2. Aspek Metode Pengajaran
Metode debating club termasuk metode yang diterapkan oleh Abdulah Ahmad. Metode yang sekarang
dikenal dengan metode diskusi merupakan metode yang memberikan kesempatan
seluas-luasnya kepada murid untuk bertanya dan berdialog secara terbuka tentang
berbagai hal yag menyangkut masalah agama yang pada saat itu dianggap sangat
tabu dan kurang dianggap beadap. Metode ini sebenarnya menenmpatkan para siswa
untuk aktif dari pada metode sebelumnya yang menempatkan para siswa untuk pasif
mendengarkan guru.[11]
Selain itu, Abdullah Ahmad mengajukan metode pemberian hadiah dan
hukuman sebagaimana yang berkembang saat ini. Menutnya, pemberian hadiah akan
menyenangkas siswa dan hukuman untuk anak yang melanggar atau bersikap kurang
terpuji, dengan syarat hukuman tidak boleh keras, karena akan mengurangi
keberanian siswa.
Metode lain yang di terapkan Abdullah Ahmad adalah metode bermain dan
rekreasi. Rekreasi perlu diberikan kepada anak agar anak tidak bosan, yang akan
berdampak perilaku buruk anak didik dan akhirnya akan mematikan hati anak dan
membuatnya sulit untuk menerima pelajaran.
3. Aspek Kurikulum
Sebagaimana lembaga pendidikan modern, sekolah adabiyah juga menggunakan
kurikulum dalam kerangka kerja sistematis pengajaran mereka. Lain dengan seklah
tradisional yang materi ajarnya diserahkan sepenuhnya sesuai kemauan kiyai.

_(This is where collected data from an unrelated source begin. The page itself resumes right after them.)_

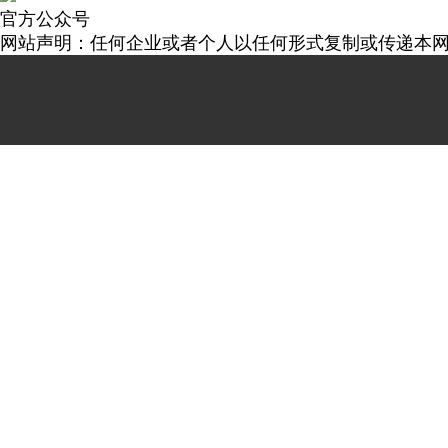
官方公众号
网站声明：任何企业或者个人以任何形式复制或传递本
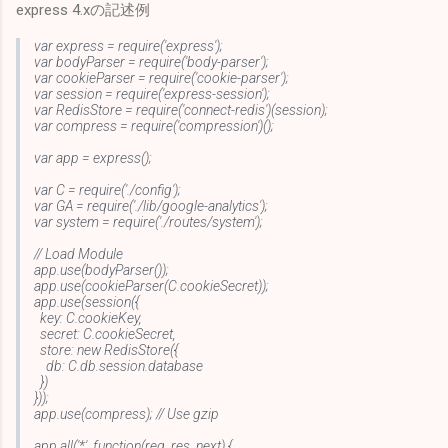
express 4.xの記述例
var express = require('express');
var bodyParser = require('body-parser');
var cookieParser = require('cookie-parser');
var session = require('express-session');
var RedisStore = require('connect-redis')(session);
var compress = require('compression')();
var app = express();
var C = require('./config');
var GA = require('./lib/google-analytics');
var system = require('./routes/system');
// Load Module
app.use(bodyParser());
app.use(cookieParser(C.cookieSecret));
app.use(session({
key: C.cookieKey,
secret: C.cookieSecret,
store: new RedisStore({
db: C.db.session.database
})
}));
app.use(compress); // Use gzip
app.all('*', function(req, res, next) {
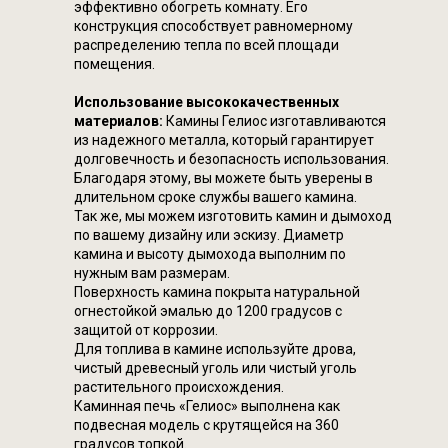
эффективно обогреть комнату. Его
конструкция способствует равномерному
распределению тепла по всей площади
помещения.
Использование высококачественных
материалов:
Камины Гелиос изготавливаются
из надежного металла, который гарантирует
долговечность и безопасность использования.
Благодаря этому, вы можете быть уверены в
длительном сроке службы вашего камина.
Так же, мы можем изготовить камин и дымоход
по вашему дизайну или эскизу. Диаметр
камина и высоту дымохода выполним по
нужным вам размерам.
Поверхность камина покрыта натуральной
огнестойкой эмалью до 1200 градусов с
защитой от коррозии.
Для топлива в камине используйте дрова,
чистый древесный уголь или чистый уголь
растительного происхождения.
Каминная печь «Гелиос» выполнена как
подвесная модель с крутящейся на 360
градусов топкой.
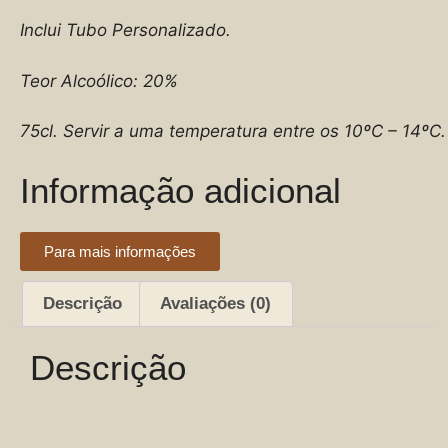
Inclui Tubo Personalizado.
Teor Alcoólico: 20%
75cl. Servir a uma temperatura entre os 10ºC – 14ºC.
Informação adicional
Para mais informações
Descrição
Avaliações (0)
Descrição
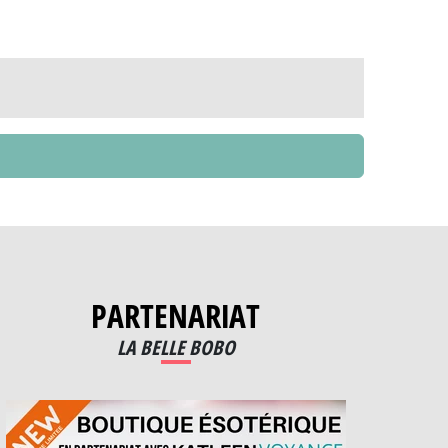
PARTENARIAT
LA BELLE BOBO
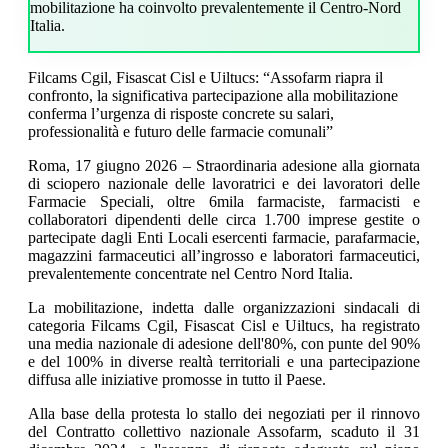
mobilitazione ha coinvolto prevalentemente il Centro-Nord
Italia.
Filcams Cgil, Fisascat Cisl e Uiltucs: “Assofarm riapra il
confronto, la significativa partecipazione alla mobilitazione
conferma l’urgenza di risposte concrete su salari,
professionalità e futuro delle farmacie comunali”
Roma, 17 giugno 2026 – Straordinaria adesione alla giornata
di sciopero nazionale delle lavoratrici e dei lavoratori delle
Farmacie Speciali, oltre 6mila farmaciste, farmacisti e
collaboratori dipendenti delle circa 1.700 imprese gestite o
partecipate dagli Enti Locali esercenti farmacie, parafarmacie,
magazzini farmaceutici all’ingrosso e laboratori farmaceutici,
prevalentemente concentrate nel Centro Nord Italia.
La mobilitazione, indetta dalle organizzazioni sindacali di
categoria Filcams Cgil, Fisascat Cisl e Uiltucs, ha registrato
una media nazionale di adesione dell'80%, con punte del 90%
e del 100% in diverse realtà territoriali e una partecipazione
diffusa alle iniziative promosse in tutto il Paese.
Alla base della protesta lo stallo dei negoziati per il rinnovo
del Contratto collettivo nazionale Assofarm, scaduto il 31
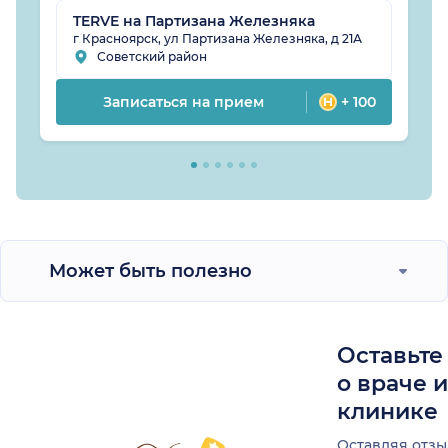
TERVE на Партизана Железняка
г Красноярск, ул Партизана Железняка, д 21А
Советский район
Записаться на прием
+ 100
Может быть полезно
Оставьте
о враче 
клинике
Оставляя отзы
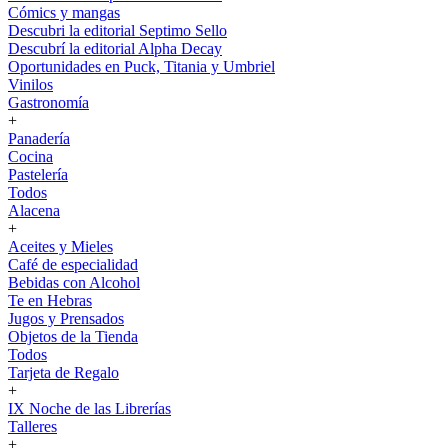
Cómics y mangas
Descubri la editorial Septimo Sello
Descubrí la editorial Alpha Decay
Oportunidades en Puck, Titania y Umbriel
Vinilos
Gastronomía
+
Panadería
Cocina
Pastelería
Todos
Alacena
+
Aceites y Mieles
Café de especialidad
Bebidas con Alcohol
Te en Hebras
Jugos y Prensados
Objetos de la Tienda
Todos
Tarjeta de Regalo
+
IX Noche de las Librerías
Talleres
+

Sekolah Adabiyah memiliki kurikulum yang memuat pelajaran agama dan pelajaran
umum, seperti ilmu kalam, berhitung, sejarah, bahkan bahasa Belanda. Dari
rencana pelajaran yang diterapkan sekolah Adabiyah yang bercorak agama ini,
dapat disimpulkan bahwa sekolah ini memakai konsep kurikulum integrated (integrate curriculum of
education), yaitu terpadunya anatara
pengetahuan umum dengan pengetahuan agama serta bahasa dalam program
pendidikan sebgaimana tercantum dalam setiap rencana pengajaran.
Dalam
pandangan Abdullah Ahmad, baik bahasa Arab maupun bahasa Belanda memegang
peranan penting dalam rangka tercapainya cita-cita pembaharuan dan dalam rangka
alih ilmu pengetahuan.
[3] Hery Sucipto, K.H. Ahmad Dahlan Sang Pencerah, Pendidik dan
Pendiri Muhammadiyah, Jakarta: Best Media Utama, 2010), hal. 113
[5] Amir Hamzah Wirjosukarto, Pembaharuan Pendidikan dan Pengajaran
Islamm (Jember: Mutiara Offset, 1985), hal. 92.
[8] Nata Abudin, Pemikiran
Para Tokoh Pendidikan Islam, PT. Grafindo Persada, Jakarta, 2000.
Hal 157
[9] Sistem Halaqoh adalah cara pengajaran yang dilakukan dengan cara
seorang guru didtangi para santri. Mereka duduk melingkar di sekeliling guru
sambil mengikuti pelajaran yang disampaikan guru.